Just in time for Thanksgiving, a Lexington company is marketing the perfect gift for the paranoid chef who has everything: a pocket-sized device that detects spoiled meat.
Food Quality Sensor International Inc. of Lexington (FQSI) makes the SensorfreshQ, a hand-held scanner that can detect high bacteria levels on meat and poultry. The $90 device, which went on sale recently at specialty retailer The Sharper Image, uses sensor technology developed at Draper Laboratory in Cambridge to identify spoiled meat, even if it still looks and smells fresh.
Most of Massachusetts' top technology firms make products for business and government -- massive data storage arrays from EMC Corp., guided missiles from Raytheon Co., or cellphone chips from Analog Devices Inc. There are a few exceptions, like Bose Corp. and iRobot Corp. Now FSQI hopes join their ranks by selling millions of its SensorfreshQs.
"There are all kinds of ways that foods can spoil . . . and this device is a handy way to detect that spoilage," said FQSI president Marco Bonne, a food industry veteran who served as president of Prince Foods in the 1980s.
As bacteria feast on the protein in meat, they generate tiny amounts of chemicals called biogenic amines. These chemicals mix with the surrounding air, but people can't smell them. Megan Owens, founder of FQSI, developed an amine detection system while working at Draper Lab . Owens designed an array of tiny sensors that generate an electrical current in the presence of biogenic amines. At the touch of a button, a tiny fan inside the device growls to life, blowing an air sample over the sensors. In about a minute, the machine delivers its reading through a set of colored lights. Green means the meat is fresh; yellow means you'd be wise to eat it within 48 hours; and red indicates a trip to the wastebasket.
After about 200 uses, the sensor array must be replaced. They snap out of the unit easily, and replacement sensors sell for $9.95 a pair. The scanner works on protein foods like meat and poultry, but not vegetables, like the tainted spinach that sickened hundreds of people nationwide earlier this year.
Bonne said he thinks the SensorfreshQ will find a ready market among health-conscious Americans. About 76 million Americans acquire a food-borne illness every year, and 5,000 die from them, according to the Centers for Disease Control and Prevention.

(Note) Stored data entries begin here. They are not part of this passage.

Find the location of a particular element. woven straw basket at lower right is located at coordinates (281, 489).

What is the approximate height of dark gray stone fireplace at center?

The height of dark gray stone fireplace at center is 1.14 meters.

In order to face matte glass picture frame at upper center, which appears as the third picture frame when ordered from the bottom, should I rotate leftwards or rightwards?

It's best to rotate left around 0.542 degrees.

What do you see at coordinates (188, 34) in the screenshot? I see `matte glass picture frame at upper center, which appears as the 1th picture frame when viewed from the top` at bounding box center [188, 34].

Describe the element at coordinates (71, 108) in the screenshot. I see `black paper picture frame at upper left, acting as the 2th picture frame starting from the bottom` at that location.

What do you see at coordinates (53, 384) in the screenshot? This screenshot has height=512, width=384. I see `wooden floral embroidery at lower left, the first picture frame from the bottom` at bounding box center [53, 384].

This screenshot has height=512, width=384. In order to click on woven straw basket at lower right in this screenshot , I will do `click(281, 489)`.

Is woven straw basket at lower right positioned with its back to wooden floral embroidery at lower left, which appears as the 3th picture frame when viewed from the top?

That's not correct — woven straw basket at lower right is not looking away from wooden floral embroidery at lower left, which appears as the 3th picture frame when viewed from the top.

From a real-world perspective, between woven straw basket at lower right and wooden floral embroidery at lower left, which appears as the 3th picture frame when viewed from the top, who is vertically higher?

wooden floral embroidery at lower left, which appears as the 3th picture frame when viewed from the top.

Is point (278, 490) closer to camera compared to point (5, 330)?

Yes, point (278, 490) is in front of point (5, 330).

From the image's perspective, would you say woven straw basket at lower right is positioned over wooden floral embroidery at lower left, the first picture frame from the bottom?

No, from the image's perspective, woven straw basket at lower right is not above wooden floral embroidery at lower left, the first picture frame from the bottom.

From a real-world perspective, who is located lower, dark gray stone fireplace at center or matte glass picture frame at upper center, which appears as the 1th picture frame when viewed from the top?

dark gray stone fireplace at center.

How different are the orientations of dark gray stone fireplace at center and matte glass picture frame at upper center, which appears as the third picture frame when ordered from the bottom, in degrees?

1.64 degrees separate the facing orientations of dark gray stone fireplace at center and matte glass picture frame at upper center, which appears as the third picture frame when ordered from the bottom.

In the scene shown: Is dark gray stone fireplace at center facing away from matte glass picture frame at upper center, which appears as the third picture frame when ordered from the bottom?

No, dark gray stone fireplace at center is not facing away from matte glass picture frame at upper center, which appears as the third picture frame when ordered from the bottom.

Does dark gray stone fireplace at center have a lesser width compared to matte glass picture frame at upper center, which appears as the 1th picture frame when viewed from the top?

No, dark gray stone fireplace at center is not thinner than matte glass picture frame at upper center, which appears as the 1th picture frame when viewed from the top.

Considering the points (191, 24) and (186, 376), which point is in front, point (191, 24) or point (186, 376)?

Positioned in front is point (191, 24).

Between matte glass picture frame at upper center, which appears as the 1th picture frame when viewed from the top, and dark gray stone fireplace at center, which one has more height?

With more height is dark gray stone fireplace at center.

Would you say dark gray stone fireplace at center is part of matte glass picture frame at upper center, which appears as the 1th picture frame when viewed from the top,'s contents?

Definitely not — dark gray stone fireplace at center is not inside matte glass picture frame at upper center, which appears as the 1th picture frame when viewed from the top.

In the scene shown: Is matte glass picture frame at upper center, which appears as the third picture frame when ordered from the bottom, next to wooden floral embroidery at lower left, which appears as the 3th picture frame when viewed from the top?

But Mark Kantor , associate professor in the department of nutrition and food science at the University of Maryland, was unimpressed by the SensorfreshQ . Although he hasn't tested the technology, Kantor said it's a complex, costly solution to a simple problem. He said consumers could simply check the sell-by date on meat packages before buying it, and discard meat that smells bad or has a slimy texture. Kantor also said that some of the most dangerous microorganisms might not emit enough amines to set off an alarm.
"It's possible that meat could be full of E. coli or salmonella or other bacteria that could really make you sick, and this device wouldn't detect anything," he said.
Bonne said that the SensorfreshQ does not specifically detect deadly pathogens like E. coli or salmonella, although the device will pick them up if the concentration is high enough.
"We are not testing for pathogens," said Bonne. "We are testing for freshness."
The handheld meat scanner is just an opening gambit for FQSI. The company hopes a successful launch of the scanner will encourage the nation's meatpackers to place its spoilage sensors directly inside millions of packages of meat. As amines seep from spoiled meat, the sticker changes color to alert grocers and consumers.